Como resultados realizados a partir desta pesquisa, constatou-se uma deficiência na DEPCA no que tange ao número de servidores e à adequação do ambiente físico. Notou-se um acúmulo significativo de processos pendentes de análise ao longo dos anos.
Além disso, observou-se que a escassez de investimentos públicos na DEPCA repercute negativamente nas vítimas, prolongando o período de vulnerabilidade e ausência de proteção estatal adequada. Embora as normas e leis vigentes no ordenamento jurídico brasileiro sejam eficazes em teoria para garantir medidas de proteção, na prática, essas medidas não alcançam todas as crianças e adolescentes, dada a realidade enfrentada pela delegacia especializada de Porto Velho/RO.
4 DISCUSSÃO
4.1 O abuso sexual infantil como uma problemática histórica
A violência é um problema que persegue a humanidade desde as primeiras civilizações, submetendo os indivíduos a uma situação permanente de medo, angústia e vulnerabilidade quanto ao comportamento do outro enquanto integrantes da sociedade. Visando amenizar tais efeitos, estabeleceram-se ao longo do tempo sistemas legislativos voltados a criarem normas restritivas e punitivas a quem quer que atentasse contra o equilíbrio social. No entanto, é visível que durante essa evolução, nem todas as classes de indivíduos viam-se agraciadas pela tutela estatal, ficando à mercê da própria sorte.
Em uma ótica voltada para a proteção à integridade sexual de crianças e adolescentes, a gradualidade na expansão da tutela legislativa abriu espaço para que durante séculos, violências fossem acometidas a essa classe, que por muito tempo era vista como sub-humana. No Brasil, tais direitos só foram constitucionalizados, pela primeira vez, em 1988, com a promulgação da atual Constituição Federal.
O reconhecido artigo 227 estabeleceu de uma vez só em seu texto, diversos deveres estatais voltados à salvaguarda da criança e do adolescente, inclusive com ampla aplicabilidade na proteção da dignidade e incolumidade sexual desses indivíduos, salientando que a partir daquele ponto na história do Brasil, seriam eles vistos como prioridade absoluta.
Por outro lado, se analisarmos o percurso histórico, veremos que o abuso sexual infanto-juvenil foi tido como normal por muitos povos na antiguidade, uma vez que para alguns deles inexistia distinção entre crianças e adultos, a exemplo da sociedade espartana.
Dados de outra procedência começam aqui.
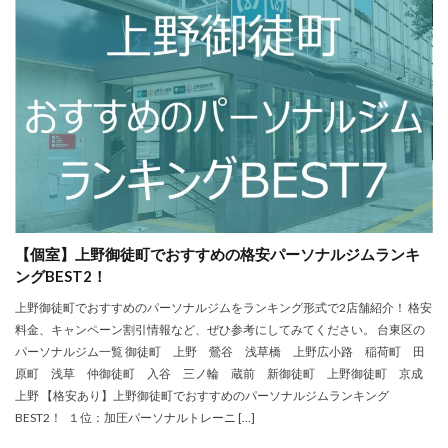
【個室】上野御徒町でおすすめの格安パーソナルジムランキ
ングBEST2！
上野御徒町でおすすめのパーソナルジムをランキング形式で2店舗紹介！ 格安
料金、キャンペーン割引情報など、ぜひ参考にしてみてください。 台東区の
パーソナルジム一覧 御徒町 上野 鶯谷 浅草橋 上野広小路 稲荷町 田
原町 浅草 仲御徒町 入谷 三ノ輪 蔵前 新御徒町 上野御徒町 京成
上野 【格安あり】上野御徒町でおすすめのパーソナルジムランキング
BEST2！ １位：加圧パーソナルトレーニ […]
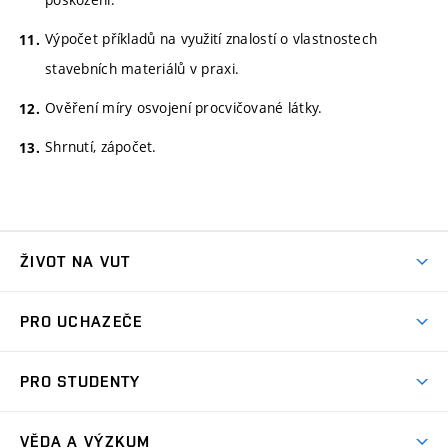
Výpočet příkladů na využití znalostí o vlastnostech
stavebních materiálů v praxi.
Ověření míry osvojení procvičované látky.
Shrnutí, zápočet.
ŽIVOT NA VUT
Atmosféra VUT
PRO UCHAZEČE
Prostory školy
Proč na VUT
Koleje
PRO STUDENTY
Studijní programy
Stravování
Předměty
Studijní předpisy
Studium a stáže v zahraničí
Stipendia
Dny otevřených dveří
VĚDA A VÝZKUM
Sport na VUT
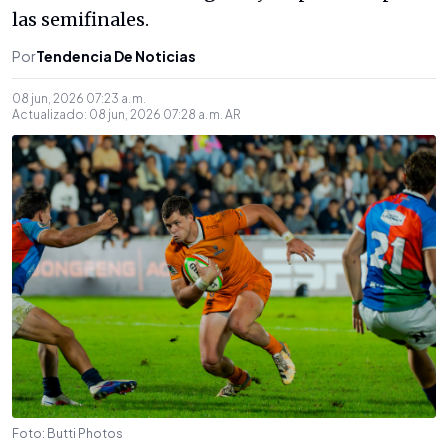
las semifinales.
Por
Tendencia De Noticias
08 jun, 2026 07:23 a. m.
Actualizado:
08 jun, 2026 07:28 a. m.
AR
Foto: Butti Photos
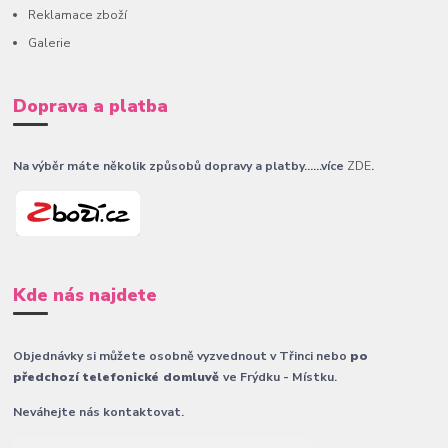
Reklamace zboží
Galerie
Doprava a platba
Na výběr máte několik způsobů dopravy a platby......více
ZDE
.
Kde nás najdete
Objednávky si můžete osobně vyzvednout v Třinci nebo
po
předchozí telefonické domluvě
ve Frýdku - Místku.
Neváhejte nás kontaktovat.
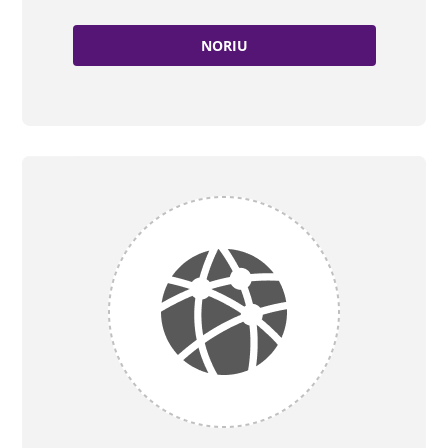
NORIU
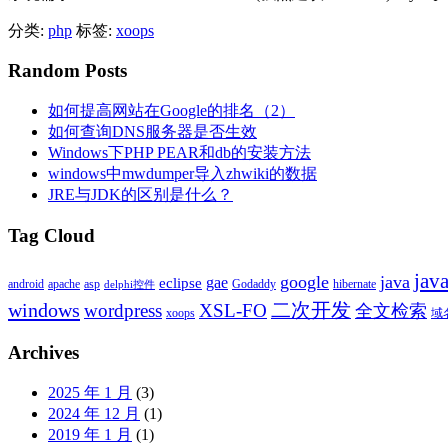
分类:
php
标签:
xoops
Random Posts
如何提高网站在Google的排名（2）
如何查询DNS服务器是否生效
Windows下PHP PEAR和db的安装方法
windows中mwdumper导入zhwiki的数据
JRE与JDK的区别是什么？
Tag Cloud
ja
google
java
gae
eclipse
android
apache
asp
Godaddy
hibernate
delphi控件
windows
二次开发
wordpress
XSL-FO
全文检索
xoops
域
Archives
2025 年 1 月
(3)
2024 年 12 月
(1)
2019 年 1 月
(1)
Já na idade média, esses indivíduos eram vítimas corriqueiras de punições crueis e violência (Gonçalves, 2021). Portanto, é notável que em muitas regiões do planeta, aspectos como cultura e religião influenciaram e ainda influenciam no olhar que se tem sobre cada classe de pessoas e suas funções e direitos dentro da sociedade.
No cenário brasileiro, segundo Azambuja (2006), os primeiros retratos de abuso sexual se deram logo no período colonial, iniciando com o envio das embarcações de Portugal tripuladas por homens e crianças órfãs, que eram violentadas sexualmente. Alguns séculos depois, em 1927, o Brasil promulgou o primeiro Código de Menores, em que se estabeleceu a idade de 18 anos como mínima para a prisão. Tal avanço se deu em decorrência da negativa repercussão do caso do menino Bernardino, engraxate de 12 anos, o qual foi enviado para a prisão por sujar um cliente de tinta que se recusou a pagar pelo serviço. No cárcere, Bernardino foi violentado por 20 adultos. Surtindo reflexos no Congresso, promulgou-se então, em 12 de outubro (Dia das Crianças) de 1927, o Código de Menores, considerado a primeira legislação específica brasileira para crianças e adolescentes.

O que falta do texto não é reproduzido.